Start of Given entries
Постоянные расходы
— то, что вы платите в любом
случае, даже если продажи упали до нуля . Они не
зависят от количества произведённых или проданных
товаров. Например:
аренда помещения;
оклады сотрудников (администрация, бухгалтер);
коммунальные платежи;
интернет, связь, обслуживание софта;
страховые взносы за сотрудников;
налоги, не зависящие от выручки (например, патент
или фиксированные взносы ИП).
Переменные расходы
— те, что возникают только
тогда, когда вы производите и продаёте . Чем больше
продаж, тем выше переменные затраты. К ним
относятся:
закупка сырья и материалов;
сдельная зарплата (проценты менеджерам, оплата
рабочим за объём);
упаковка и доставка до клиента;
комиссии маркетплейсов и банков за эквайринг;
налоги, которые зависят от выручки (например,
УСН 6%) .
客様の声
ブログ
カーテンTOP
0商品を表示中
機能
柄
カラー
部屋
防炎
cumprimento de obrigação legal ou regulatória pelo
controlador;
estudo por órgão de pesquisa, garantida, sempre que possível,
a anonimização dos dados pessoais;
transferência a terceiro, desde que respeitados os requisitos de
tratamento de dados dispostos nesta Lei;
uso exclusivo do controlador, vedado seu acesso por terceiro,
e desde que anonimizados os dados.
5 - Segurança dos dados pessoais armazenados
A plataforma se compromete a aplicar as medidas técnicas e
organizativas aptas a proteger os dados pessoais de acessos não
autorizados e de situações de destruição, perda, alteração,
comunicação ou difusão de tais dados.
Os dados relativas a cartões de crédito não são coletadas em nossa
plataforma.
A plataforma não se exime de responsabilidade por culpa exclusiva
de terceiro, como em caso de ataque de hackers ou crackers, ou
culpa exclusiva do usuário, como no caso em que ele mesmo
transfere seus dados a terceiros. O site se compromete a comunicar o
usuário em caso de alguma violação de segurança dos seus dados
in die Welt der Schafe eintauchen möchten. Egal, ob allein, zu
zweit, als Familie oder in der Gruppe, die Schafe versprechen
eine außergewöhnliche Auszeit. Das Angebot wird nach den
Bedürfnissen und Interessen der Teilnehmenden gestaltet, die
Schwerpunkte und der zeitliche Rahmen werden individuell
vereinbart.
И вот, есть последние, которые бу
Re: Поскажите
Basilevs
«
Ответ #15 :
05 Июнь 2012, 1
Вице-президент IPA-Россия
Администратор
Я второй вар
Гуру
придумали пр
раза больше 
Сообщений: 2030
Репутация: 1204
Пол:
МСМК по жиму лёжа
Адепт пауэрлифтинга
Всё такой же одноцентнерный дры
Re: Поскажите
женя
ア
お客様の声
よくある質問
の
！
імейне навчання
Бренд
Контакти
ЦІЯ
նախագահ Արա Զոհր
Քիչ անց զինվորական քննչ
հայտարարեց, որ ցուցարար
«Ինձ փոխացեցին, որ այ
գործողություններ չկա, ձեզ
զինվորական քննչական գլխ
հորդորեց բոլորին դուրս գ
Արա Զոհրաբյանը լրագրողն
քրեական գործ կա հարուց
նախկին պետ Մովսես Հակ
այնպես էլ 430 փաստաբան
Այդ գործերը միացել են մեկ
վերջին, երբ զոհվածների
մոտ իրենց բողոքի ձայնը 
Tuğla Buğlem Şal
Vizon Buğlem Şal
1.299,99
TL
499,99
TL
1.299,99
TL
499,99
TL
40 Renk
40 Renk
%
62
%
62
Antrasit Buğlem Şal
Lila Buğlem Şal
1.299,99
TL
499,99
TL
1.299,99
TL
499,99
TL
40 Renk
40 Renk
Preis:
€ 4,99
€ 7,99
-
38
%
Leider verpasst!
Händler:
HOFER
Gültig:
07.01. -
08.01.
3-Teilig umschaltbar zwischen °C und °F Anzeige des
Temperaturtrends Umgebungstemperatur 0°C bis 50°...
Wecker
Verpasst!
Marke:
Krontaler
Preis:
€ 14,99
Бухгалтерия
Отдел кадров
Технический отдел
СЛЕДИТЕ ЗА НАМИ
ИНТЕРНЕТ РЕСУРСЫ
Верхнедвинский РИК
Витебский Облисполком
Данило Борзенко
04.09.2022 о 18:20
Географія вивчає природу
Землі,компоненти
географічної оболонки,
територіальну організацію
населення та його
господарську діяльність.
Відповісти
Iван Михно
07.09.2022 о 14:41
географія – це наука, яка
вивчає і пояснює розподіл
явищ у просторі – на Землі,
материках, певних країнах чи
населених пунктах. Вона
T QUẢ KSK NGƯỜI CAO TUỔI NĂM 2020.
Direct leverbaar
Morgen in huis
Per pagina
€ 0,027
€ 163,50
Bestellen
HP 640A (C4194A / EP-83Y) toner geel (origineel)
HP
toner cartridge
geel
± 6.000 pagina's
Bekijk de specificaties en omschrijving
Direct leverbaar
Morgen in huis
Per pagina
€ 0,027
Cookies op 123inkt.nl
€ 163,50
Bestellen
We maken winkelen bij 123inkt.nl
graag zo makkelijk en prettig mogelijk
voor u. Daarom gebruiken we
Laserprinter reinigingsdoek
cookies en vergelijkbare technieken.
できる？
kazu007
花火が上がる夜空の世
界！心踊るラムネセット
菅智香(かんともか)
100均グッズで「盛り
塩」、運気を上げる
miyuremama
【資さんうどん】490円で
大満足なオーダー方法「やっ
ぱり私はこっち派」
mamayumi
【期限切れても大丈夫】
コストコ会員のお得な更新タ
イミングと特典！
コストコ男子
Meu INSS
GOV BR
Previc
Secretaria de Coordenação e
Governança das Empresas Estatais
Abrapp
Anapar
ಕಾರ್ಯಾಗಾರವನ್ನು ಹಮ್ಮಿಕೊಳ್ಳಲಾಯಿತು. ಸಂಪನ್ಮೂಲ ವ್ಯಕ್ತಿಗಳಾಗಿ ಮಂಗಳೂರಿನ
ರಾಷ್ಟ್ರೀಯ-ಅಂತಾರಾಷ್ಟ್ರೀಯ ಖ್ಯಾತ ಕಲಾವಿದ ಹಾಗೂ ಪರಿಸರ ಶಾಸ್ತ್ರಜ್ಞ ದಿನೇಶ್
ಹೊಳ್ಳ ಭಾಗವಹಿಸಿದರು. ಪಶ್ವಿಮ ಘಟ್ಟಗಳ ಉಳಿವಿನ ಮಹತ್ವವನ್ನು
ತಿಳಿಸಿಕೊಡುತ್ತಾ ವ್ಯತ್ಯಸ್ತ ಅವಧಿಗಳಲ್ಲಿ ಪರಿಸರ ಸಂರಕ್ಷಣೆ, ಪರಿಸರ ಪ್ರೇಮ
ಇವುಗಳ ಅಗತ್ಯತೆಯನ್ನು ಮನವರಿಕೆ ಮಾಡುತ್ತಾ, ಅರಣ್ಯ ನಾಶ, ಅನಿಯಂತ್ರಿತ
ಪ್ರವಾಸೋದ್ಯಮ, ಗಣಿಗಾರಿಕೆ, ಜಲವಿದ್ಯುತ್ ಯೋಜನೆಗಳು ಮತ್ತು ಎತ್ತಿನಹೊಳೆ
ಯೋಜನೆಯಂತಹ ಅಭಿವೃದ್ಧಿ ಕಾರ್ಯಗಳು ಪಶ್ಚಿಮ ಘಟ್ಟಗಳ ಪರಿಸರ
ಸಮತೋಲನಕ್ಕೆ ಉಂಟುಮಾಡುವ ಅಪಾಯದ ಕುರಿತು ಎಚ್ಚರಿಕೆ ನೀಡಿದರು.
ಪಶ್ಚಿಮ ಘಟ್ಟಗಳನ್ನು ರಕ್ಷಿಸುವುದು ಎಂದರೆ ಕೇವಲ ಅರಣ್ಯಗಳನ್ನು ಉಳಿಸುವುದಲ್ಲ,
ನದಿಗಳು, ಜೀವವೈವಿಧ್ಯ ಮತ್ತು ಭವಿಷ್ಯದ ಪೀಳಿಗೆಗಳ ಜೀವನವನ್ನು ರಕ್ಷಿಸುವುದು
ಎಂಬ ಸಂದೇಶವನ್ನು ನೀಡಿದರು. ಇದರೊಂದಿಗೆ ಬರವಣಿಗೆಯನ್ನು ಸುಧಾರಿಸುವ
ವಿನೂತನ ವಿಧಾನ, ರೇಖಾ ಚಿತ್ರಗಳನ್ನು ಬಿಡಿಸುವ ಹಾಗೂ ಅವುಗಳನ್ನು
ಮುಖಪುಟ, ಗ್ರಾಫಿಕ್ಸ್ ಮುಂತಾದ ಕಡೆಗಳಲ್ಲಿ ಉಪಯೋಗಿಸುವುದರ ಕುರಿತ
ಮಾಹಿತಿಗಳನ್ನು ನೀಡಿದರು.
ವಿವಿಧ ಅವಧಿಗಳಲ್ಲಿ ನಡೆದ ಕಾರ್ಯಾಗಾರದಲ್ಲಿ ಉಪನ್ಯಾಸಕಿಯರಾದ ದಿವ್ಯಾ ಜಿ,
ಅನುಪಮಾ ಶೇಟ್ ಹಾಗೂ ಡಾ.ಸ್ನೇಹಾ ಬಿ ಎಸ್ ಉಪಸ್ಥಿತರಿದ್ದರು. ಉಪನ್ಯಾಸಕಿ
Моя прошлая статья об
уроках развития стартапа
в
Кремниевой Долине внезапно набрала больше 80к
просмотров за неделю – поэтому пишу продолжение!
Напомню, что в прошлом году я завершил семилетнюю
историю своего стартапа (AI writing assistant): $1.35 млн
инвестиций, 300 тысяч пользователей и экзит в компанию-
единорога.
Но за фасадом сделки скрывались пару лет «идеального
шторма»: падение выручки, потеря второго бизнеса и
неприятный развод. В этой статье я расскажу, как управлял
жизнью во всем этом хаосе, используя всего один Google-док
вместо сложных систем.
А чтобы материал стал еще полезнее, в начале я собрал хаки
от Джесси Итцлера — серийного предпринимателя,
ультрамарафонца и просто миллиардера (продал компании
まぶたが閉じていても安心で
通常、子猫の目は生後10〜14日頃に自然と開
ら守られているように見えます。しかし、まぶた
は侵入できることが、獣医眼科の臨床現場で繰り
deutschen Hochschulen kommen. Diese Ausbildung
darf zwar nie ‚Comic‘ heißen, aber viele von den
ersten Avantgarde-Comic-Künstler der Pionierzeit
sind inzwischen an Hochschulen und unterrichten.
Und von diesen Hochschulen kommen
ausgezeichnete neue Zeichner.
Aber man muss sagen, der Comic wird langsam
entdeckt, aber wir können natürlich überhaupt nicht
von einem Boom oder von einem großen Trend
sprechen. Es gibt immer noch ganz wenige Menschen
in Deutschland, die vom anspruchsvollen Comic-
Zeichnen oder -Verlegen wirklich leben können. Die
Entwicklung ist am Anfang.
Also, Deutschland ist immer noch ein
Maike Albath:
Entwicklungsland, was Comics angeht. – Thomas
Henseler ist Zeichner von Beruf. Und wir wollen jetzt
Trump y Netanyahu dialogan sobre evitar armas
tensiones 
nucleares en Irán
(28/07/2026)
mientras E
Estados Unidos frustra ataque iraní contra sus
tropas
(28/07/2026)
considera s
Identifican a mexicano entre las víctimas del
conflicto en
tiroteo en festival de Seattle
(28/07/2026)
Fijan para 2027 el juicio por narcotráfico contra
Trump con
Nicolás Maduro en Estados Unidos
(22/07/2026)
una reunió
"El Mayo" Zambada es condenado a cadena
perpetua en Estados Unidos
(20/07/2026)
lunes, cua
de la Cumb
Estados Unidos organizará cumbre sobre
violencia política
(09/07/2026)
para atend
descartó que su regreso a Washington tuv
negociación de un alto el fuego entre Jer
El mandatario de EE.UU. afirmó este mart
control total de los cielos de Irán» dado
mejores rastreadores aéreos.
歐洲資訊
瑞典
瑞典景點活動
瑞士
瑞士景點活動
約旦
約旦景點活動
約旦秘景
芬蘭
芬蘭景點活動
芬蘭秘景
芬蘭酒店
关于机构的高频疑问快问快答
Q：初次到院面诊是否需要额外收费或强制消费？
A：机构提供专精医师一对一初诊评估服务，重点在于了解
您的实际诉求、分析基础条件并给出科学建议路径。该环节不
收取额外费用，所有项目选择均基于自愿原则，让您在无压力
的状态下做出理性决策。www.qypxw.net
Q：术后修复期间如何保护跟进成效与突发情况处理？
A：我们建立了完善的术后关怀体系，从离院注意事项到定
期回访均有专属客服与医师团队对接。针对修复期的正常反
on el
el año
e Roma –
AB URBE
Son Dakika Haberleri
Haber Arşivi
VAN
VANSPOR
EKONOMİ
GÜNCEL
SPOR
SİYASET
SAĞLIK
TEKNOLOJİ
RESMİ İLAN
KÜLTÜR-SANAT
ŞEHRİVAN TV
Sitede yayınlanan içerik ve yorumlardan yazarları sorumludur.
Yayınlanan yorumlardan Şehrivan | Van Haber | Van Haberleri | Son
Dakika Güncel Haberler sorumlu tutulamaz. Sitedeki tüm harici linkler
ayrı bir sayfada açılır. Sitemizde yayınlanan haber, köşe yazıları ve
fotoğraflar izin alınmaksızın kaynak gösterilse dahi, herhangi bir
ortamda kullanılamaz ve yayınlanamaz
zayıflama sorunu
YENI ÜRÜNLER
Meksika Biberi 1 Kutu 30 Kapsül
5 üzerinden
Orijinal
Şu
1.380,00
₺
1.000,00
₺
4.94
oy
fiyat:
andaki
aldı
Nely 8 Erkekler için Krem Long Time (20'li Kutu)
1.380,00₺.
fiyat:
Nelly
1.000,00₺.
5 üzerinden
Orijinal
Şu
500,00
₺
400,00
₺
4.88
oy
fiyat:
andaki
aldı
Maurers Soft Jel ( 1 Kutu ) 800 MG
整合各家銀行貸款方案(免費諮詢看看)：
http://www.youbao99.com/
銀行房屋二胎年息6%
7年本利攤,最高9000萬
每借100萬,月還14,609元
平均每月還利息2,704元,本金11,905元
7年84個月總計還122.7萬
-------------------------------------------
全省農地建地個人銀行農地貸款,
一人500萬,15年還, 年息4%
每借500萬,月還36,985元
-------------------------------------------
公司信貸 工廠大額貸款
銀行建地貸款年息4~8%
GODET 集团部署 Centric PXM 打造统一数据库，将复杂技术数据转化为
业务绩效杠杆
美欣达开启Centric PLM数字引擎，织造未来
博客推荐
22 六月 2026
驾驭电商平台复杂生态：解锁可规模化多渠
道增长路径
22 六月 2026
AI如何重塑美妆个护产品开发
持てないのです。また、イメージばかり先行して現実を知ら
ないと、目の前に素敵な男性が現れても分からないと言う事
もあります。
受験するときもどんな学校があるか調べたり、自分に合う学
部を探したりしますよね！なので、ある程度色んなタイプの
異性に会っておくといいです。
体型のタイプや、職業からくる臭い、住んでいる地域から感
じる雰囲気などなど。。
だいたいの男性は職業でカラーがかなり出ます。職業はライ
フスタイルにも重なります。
End of Given entries
*Task item*:
When you reach the line with "СЛЕДИТЕ ЗА НАМИ" in the records above, start writing out lines exactly, and stop once the line with "явищ у просторі" has been written; include nothing else.

*Output for this task*:
СЛЕДИТЕ ЗА НАМИ
ИНТЕРНЕТ РЕСУРСЫ
Верхнедвинский РИК
Витебский Облисполком
Данило Борзенко
04.09.2022 о 18:20
Географія вивчає природу
Землі,компоненти
географічної оболонки,
територіальну організацію
населення та його
господарську діяльність.
Відповісти
Iван Михно
07.09.2022 о 14:41
географія – це наука, яка
вивчає і пояснює розподіл
явищ у просторі – на Землі,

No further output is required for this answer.